(PROBLEM TO SOLVE): If a line in the entries below includes "para", pick it out and copy it.

(MATERIAL FOR THIS TASK):
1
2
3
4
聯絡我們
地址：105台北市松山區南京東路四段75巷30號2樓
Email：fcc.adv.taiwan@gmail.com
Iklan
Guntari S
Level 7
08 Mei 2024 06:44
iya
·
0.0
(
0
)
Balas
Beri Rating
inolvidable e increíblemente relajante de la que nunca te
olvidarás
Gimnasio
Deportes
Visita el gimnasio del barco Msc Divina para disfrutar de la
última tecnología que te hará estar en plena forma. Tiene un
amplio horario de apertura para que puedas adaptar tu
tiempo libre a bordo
==
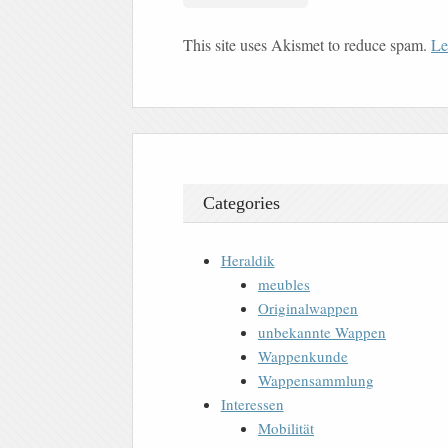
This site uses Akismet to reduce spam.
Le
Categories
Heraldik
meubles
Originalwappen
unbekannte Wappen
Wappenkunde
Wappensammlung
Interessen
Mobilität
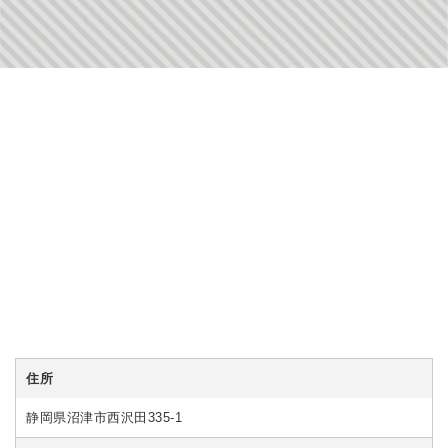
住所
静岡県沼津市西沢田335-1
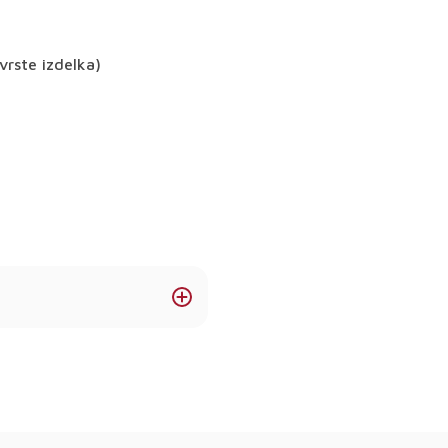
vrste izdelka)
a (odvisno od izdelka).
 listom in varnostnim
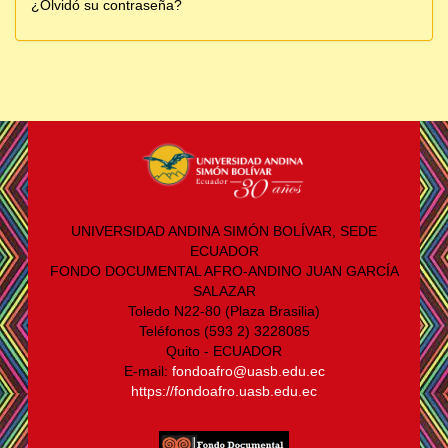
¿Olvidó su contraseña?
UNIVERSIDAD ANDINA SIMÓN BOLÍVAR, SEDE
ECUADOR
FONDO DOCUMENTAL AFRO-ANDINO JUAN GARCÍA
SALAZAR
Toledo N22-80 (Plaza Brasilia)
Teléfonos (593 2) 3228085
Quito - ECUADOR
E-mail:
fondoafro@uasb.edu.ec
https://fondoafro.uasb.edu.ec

(OUTPUT FOR THIS TASK):
Visita el gimnasio del barco Msc Divina para disfrutar de la
amplio horario de apertura para que puedas adaptar tu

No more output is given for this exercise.